3. TRADING RESTRICTIONS FOR ALL WOOLWORTHS TEAM MEMBERS

3.1. Insider trading

Prohibition on insider trading

It is an offence under the Corporations Act to Trade using Inside Information, or communicate Inside Information to others who will, or are likely to, Trade on the Inside Information.

This means that a Woolworths Team Member who possesses Inside Information (whether of Woolworths or another listed entity) must not:

  • apply for, acquire or dispose of the Woolworths or listed entity’s Securities, or agree to do so

  • permit, procure, encourage or induce another person ( e.g. a self-managed superannuation fund, company or family trust) to do any of the above things; or

  • directly or indirectly communicate the Inside Information to any other person, if the Woolworths Team Member knows (or ought reasonably to know) that the other person may use the information to Trade (or advise, procure, encourage someone else to Trade) in Woolworths or the listed entity’s’ Securities.

The purpose or motive for Trading, or whether a profit is made from the Trade, is irrelevant.

Any Woolworths Team Member who possesses Inside information at any time must not trade Securities, whether or not a Blackout Period applies to them.
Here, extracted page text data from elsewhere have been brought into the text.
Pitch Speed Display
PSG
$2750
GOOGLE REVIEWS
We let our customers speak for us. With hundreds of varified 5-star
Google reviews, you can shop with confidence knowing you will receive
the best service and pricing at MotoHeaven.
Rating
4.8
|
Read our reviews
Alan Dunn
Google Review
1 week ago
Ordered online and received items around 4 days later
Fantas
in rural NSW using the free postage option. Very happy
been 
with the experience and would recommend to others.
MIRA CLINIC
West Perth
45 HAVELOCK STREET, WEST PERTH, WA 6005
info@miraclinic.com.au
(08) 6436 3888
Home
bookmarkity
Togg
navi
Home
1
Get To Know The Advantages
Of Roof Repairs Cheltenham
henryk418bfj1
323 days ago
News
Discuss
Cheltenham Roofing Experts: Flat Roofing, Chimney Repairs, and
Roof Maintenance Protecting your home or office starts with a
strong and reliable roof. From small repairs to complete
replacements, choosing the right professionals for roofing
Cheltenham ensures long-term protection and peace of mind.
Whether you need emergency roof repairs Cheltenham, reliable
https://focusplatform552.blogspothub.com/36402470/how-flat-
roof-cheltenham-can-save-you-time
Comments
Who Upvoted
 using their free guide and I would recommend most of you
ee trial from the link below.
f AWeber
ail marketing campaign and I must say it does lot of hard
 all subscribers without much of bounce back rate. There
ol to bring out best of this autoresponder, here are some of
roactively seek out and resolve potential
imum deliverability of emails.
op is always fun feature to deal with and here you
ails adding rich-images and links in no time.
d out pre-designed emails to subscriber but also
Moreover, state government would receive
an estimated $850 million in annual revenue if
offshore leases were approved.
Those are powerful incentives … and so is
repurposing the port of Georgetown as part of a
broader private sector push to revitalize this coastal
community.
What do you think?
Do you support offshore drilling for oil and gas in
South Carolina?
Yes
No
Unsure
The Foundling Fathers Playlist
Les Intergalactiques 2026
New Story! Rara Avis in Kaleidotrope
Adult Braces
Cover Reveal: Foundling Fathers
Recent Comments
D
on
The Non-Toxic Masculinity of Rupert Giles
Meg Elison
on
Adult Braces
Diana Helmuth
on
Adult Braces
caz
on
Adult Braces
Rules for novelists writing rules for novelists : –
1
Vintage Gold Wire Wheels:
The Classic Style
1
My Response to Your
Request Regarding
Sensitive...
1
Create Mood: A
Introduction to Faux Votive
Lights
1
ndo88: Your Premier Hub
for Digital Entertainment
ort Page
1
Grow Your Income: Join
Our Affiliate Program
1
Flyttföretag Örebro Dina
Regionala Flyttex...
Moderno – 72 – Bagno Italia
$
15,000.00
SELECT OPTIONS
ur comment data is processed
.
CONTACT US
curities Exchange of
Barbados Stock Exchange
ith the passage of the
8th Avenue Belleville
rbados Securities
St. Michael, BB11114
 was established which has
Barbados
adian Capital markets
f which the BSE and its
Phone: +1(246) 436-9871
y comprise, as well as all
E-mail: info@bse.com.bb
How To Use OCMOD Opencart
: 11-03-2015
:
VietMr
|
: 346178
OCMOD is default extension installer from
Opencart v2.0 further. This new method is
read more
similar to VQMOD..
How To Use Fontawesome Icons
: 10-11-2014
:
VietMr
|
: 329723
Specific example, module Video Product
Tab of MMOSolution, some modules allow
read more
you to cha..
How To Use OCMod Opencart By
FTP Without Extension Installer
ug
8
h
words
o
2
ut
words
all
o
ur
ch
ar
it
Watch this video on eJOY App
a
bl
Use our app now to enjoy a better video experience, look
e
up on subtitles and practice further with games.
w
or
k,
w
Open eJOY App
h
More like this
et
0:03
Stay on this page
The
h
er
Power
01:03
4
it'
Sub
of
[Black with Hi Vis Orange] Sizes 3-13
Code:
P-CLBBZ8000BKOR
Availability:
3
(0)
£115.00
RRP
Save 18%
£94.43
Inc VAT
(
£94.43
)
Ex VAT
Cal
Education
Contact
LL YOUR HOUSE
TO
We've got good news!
The responsibility to ensure compliance with insider trading laws falls to each Woolworths Team Member individually, and you should exercise care and judgement in deciding whether to trade Securities. If you are unsure, you should contact the Company Secretary.

What is Inside Information?

‘Inside Information’ is information that is:

  1. not generally known by the public or not generally available and

  2. if it was known or generally available, a reasonable person would expect it to have a material effect on the price or value of a listed entity’s Securities.

In simple terms, this means confidential information which might influence someone to decide whether or not to buy or sell the Securities.

Examples could include information relating to:

  • financial performance (e.g. sales or profit of Woolworths or a division)

  • a material acquisition or disposal of assets, or takeover or merger

  • an actual or proposed dividend or change in dividend policy

  • an actual or proposed new share issue or change to capital structure

  • the entry into or termination of a material contract

  • a material claim or other unexpected liability; or

  • a significant change in senior management.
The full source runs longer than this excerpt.